On the other front, researchers from Endgame and the University of Virginia have developed a mechanism to evade detection from machine learning algorithms by adding noise variation to existing malware. This is done by changing section names, creating new and unused sections of code, adding bytes to the end of sections, and modifying the header checksum, to name a few. The methodology, described in Evading Machine Learning Malware Detection, evaded machine learning algorithms by 16 percent during early experimentation. Whether a group’s intent in developing such algorithms is purely educational or malicious, the pursuit of autonomous methods of bypassing security measures is underway. Researchers and developers must strive to design systems able to go head-on with autonomous cyber-attack systems.
While artificially intelligent systems are being developed for the benefit of society and the protection of information, there is an arms race emerging with equally intelligent malicious systems. Artificially intelligent cybersecurity measures perform well and provide immediate benefits to an organization’s cyber-defense posture. It is our responsibility as information system professionals to fully pursue the best available defense mechanisms and if artificially intelligent cyber defense systems help accomplish this, we must push for its implementation and further enhancement at the enterprise, organizational and end-point levels.
The views expressed here are solely those of the author, and do not necessarily reflect those of the Department of the Navy, Department of Defense or the United States government.
References for further study:
Symantec. (2016).
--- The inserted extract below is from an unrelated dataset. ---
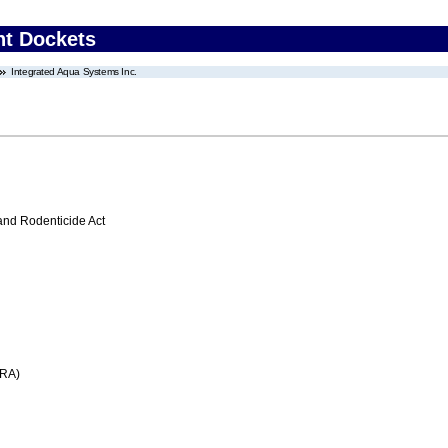
nt Dockets
Integrated Aqua Systems Inc.
 and Rodenticide Act
FRA)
Internet Security Threat Report.
Ponemon Institute LLC. (2016). Sixth Annual Benchmark Study on Privacy & Security of Healthcare Data. Ponemon Institute Research Report.
Harvey, S. & Evans, D. (2016). Defending against cyber espionage: The US Office of Personnel Management Hack as a case study in Information Assurance. Proceedings of the National Conference on Undergraduate Research (NCUR) 2016.
Gootman, S. (2016). OPM Hack: The Most Dangerous Threat to the Federal Government Today. Journal of Applied Security Research, 11:4, 517-525.
Committee on Oversight and Government Reform U.S. House of Representatives (114th Congress). 2016. The OPM Data Breach: How the Government Jeopardized Our National Security for More Than a Generation.
Veeramachaneni, K., Arnaldo, I., Cuesta-Infante, A., Korrapati, V., Bassias, C., & Li, K. (2016). AI2: Training a big data machine to defend .
Anderson, H. S., Kharkaw, A., Filar, B., & Roth, P. (2017). Evading Machine Learning Malware Detection.